Bobbie leaned forward, the magnetic boots locking onto the deck of the Razorback, and one hand clamped against the frame. With the other, she gripped the base of the crash couch and lifted. The bolts sheared off like she was tearing paper, and she tossed the couch out into the hangar. The gimbals shifted and turned under the spin. Bobbie scuttled in, pressing hands and feet against the walls and deck and pushing until the suit was wedged in as solidly as if it had been part of the superstructure.

“Okay,” she said. “I’m good.”

Alex turned back to the flight chief. The woman saluted him, and with his heart in his throat he returned it. The marines who’d escorted them – who’d risked their lives to get them this far – had already gone. Alex wished he’d thought to thank them.

“I’ll get to my station, and then we’ll get you out,” the flight chief said. “You be careful out there.”

“Thank you,” Alex said. He pulled himself into the ship, closed the hatch, and started running through the checklist. The reactor was hot, the Epstein drive showing green across the board. Air and water were at capacity, and the recyclers ready. “You in place back there, sir?”

“Ready as I’m likely to get,” the man replied.

“You hang on tight,” Alex said to Bobbie. “This might get rough, and you’re not in a crash couch.”

“Yeah I am,” she said, and he could hear the mischievous grin in her voice. “I’m wearing mine.”

“Well,” Alex said softly. “Okay, then.”

The clamp lights went from engaged to warning to open, and the Razorback was on the float. Emergency Klaxons sounded, the noise softened by the thinned atmosphere, and the massive hangar door began to open. The change in exterior pressure rang the pinnace like a hammer blow. Alex aimed for the widening gap full of darkness and stars, and hit it. The Razorback leaped out into the vacuum, eager and hungry. The display marked a dozen ships too small for his naked eye to see, and the long, curving shapes of PDC fire like tentacles waving through the void.
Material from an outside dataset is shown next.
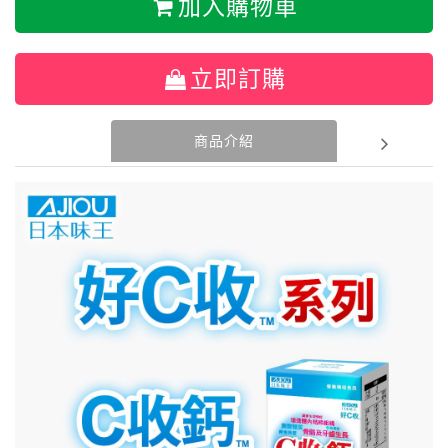
加入購物車
立即訂購
商品介紹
“Taking control of the comm laser,” Bobbie said.

“Roger that,” he said. “This is going to get bumpy.”

He threw the Razorback out the hangar doors at full speed and into the narrow lane between the battleship’s PDCs firing on full auto. He spun the pinnace between the lines of high-velocity tungsten, hoping they were enough to stop any missiles the ambushing ships fired at them from point-blank range. And then, from behind them, fast-moving bogies in wave after wave. The Razorback’s display turned into a solid mass, the density of the missile swarm too much for the screen to differentiate between them. The entire arsenal of the battleship launched all at once, and keyed to target on the pinnace’s comm laser frequency.